DATA FOR THIS TASK: Begin
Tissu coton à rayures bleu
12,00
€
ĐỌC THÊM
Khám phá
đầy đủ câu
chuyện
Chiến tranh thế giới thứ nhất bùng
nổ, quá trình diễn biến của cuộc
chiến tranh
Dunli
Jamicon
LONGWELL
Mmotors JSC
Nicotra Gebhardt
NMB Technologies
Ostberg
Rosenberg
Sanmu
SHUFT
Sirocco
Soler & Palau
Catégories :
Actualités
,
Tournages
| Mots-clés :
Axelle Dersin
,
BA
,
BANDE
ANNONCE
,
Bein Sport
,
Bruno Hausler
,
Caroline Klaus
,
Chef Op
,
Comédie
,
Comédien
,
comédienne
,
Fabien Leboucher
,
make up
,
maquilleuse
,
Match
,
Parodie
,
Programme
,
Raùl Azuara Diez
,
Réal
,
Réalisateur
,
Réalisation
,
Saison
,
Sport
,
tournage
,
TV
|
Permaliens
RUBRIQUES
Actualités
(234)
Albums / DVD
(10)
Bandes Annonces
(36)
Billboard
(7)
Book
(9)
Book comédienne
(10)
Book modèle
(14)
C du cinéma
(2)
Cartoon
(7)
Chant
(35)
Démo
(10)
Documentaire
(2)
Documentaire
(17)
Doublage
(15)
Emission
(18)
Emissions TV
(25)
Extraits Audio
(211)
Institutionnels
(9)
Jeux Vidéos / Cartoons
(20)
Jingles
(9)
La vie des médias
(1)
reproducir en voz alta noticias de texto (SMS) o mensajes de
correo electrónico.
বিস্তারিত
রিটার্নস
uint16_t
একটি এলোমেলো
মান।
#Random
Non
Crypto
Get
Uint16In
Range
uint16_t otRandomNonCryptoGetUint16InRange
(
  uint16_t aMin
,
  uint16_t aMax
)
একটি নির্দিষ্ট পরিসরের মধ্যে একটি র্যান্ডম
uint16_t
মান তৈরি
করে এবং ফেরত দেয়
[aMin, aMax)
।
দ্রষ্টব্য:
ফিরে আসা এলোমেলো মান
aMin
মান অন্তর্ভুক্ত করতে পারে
DATA FOR THIS TASK: End
> _WHAT THE EXERCISE ASKS_:
Would you mind copying all of the records exactly?

> _RESPONSE BOX_:
Tissu coton à rayures bleu
12,00
€
ĐỌC THÊM
Khám phá
đầy đủ câu
chuyện
Chiến tranh thế giới thứ nhất bùng
nổ, quá trình diễn biến của cuộc
chiến tranh
Dunli
Jamicon
LONGWELL
Mmotors JSC
Nicotra Gebhardt
NMB Technologies
Ostberg
Rosenberg
Sanmu
SHUFT
Sirocco
Soler & Palau
Catégories :
Actualités
,
Tournages
| Mots-clés :
Axelle Dersin
,
BA
,
BANDE
ANNONCE
,
Bein Sport
,
Bruno Hausler
,
Caroline Klaus
,
Chef Op
,
Comédie
,
Comédien
,
comédienne
,
Fabien Leboucher
,
make up
,
maquilleuse
,
Match
,
Parodie
,
Programme
,
Raùl Azuara Diez
,
Réal
,
Réalisateur
,
Réalisation
,
Saison
,
Sport
,
tournage
,
TV
|
Permaliens
RUBRIQUES
Actualités
(234)
Albums / DVD
(10)
Bandes Annonces
(36)
Billboard
(7)
Book
(9)
Book comédienne
(10)
Book modèle
(14)
C du cinéma
(2)
Cartoon
(7)
Chant
(35)
Démo
(10)
Documentaire
(2)
Documentaire
(17)
Doublage
(15)
Emission
(18)
Emissions TV
(25)
Extraits Audio
(211)
Institutionnels
(9)
Jeux Vidéos / Cartoons
(20)
Jingles
(9)
La vie des médias
(1)
reproducir en voz alta noticias de texto (SMS) o mensajes de
correo electrónico.
বিস্তারিত
রিটার্নস
uint16_t
একটি এলোমেলো
মান।
#Random
Non
Crypto
Get
Uint16In
Range
uint16_t otRandomNonCryptoGetUint16InRange
(
  uint16_t aMin
,
  uint16_t aMax
)
একটি নির্দিষ্ট পরিসরের মধ্যে একটি র্যান্ডম
uint16_t
মান তৈরি
করে এবং ফেরত দেয়
[aMin, aMax)
।
দ্রষ্টব্য:
ফিরে আসা এলোমেলো মান
aMin
মান অন্তর্ভুক্ত করতে পারে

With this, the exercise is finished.